Avec l’accord plausible (1), pour Tarailhan, des frères Raymbaudi, marchands à Narbonne et G. Pagesi, pareur dans cette même ville (rue de la Parerie, non ?) et celui des frères de Malves, seigneurs de Marmorières, Amalric Ier, baron de Pérignan (2) depuis 1281, s’est vite chargé (peut-être a-t-il été autorisé par sa hiérarchie) d’assécher l’étang de Tarailhan.
Dès cette date, pour sa possession correspondant au Nord, aux 2/3 de la surface, il passe deux contrats d’emphytéose “ centum quadraginta sestariatas de terra que nunc jacet sub aqua ”, pour cent quarante séterées de terre se trouvant alors (nunc ?) sous l’eau. Si le drainage est en rayons avec évacuation au centre comme à Montady, en éventail (comme à Canohès, Pézenas), à Pérignan il peut se comparer à un réseau foliaire (3) dont les veines donnent dans la nervure médiane principale qui poursuit le ruisseau du Cascabel traité de Cave Maîtresse. Nous retrouvons cette qualification dans le fossé mère, ruisseau de la Mairale (4), la nervure médiane principale donnant sur l’évacuation souterraine. Au moins un pont de pierre atteste d’une certaine largeur pour ce fossé. Une fois asséché, un arpenteur entreprend le bornage des nouvelles parcelles (5), en principe en suivant les fossés auxiliaires.

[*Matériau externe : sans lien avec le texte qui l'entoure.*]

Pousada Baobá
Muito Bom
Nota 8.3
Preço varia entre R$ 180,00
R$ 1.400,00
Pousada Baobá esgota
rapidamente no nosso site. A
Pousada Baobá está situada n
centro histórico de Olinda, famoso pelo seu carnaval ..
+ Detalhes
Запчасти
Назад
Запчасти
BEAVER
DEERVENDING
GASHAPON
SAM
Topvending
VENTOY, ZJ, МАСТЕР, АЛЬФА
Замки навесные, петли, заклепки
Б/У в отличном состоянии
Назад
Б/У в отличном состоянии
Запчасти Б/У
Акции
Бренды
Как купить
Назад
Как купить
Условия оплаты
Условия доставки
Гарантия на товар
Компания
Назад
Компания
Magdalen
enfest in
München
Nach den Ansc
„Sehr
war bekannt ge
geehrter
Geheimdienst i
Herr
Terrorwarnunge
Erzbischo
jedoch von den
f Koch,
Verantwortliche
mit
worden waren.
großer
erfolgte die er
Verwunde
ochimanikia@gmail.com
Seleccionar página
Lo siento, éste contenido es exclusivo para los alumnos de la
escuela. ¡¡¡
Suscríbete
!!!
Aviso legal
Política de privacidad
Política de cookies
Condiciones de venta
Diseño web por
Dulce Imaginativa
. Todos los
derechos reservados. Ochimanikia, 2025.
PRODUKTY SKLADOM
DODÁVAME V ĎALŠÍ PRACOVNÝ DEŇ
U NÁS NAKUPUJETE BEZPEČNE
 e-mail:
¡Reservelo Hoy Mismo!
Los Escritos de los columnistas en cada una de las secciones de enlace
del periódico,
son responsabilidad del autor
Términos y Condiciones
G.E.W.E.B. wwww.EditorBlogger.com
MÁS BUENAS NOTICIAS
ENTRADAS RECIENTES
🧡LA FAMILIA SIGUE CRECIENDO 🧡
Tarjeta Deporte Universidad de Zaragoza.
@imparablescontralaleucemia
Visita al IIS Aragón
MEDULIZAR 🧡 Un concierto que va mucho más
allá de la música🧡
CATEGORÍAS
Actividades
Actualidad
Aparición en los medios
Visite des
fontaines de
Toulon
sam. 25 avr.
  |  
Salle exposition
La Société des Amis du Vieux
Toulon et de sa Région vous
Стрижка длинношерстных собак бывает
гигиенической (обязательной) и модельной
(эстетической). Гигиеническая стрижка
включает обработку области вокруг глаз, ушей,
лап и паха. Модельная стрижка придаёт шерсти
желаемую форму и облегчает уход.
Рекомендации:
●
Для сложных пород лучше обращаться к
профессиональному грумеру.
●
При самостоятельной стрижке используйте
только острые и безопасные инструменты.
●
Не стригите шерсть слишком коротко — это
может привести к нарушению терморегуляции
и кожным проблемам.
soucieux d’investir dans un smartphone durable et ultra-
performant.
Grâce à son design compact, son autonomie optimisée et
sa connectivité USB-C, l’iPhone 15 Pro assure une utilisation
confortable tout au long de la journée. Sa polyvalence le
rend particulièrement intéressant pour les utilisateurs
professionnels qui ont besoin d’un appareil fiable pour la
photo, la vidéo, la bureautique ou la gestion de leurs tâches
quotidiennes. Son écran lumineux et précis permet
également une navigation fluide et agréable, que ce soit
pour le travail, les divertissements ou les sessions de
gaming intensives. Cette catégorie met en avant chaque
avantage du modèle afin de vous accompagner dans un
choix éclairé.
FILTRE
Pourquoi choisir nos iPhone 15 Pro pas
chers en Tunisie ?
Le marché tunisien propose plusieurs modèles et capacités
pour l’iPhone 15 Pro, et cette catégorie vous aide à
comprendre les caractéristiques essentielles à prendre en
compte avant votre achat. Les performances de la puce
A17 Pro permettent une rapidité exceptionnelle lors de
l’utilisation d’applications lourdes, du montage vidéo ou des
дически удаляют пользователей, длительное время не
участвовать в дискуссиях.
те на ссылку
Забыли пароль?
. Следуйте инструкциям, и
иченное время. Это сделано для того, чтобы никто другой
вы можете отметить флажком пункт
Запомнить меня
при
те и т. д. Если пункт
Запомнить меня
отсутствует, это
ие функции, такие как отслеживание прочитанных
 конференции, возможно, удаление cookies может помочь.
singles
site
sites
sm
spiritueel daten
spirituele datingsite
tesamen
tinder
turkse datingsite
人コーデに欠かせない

L’entretien, les curages des fossés, le contrôle de l’état de l’aqueduc souterrain sont aussi arrêtés légalement.
En 1286, cinq ans plus tard, suite au décès du premier signataire un nouveau bail est signé “ portem stagni nunc dessicati et agotatum ” la porte de l’étang désormais (nunc ?) vidée et asséchée.
En 1321, Aymeric Ier, fils d’Amalric Ier, concède, en lots, aux Pérignanais, la part en réserve de son père (qu’il faisait travailler à son profit). Un document de 1514 fait état d’un plan avec 58 lots attribués par tirage au sort à treize intéressés.
De la confrontation entre la future bastide de Tarailhan et le seigneur de Pérignan datent les premiers conflits ; dès 1286. les imprécisions, le statut des terres, des tenanciers, les inondations vont nourrir nombre de procès.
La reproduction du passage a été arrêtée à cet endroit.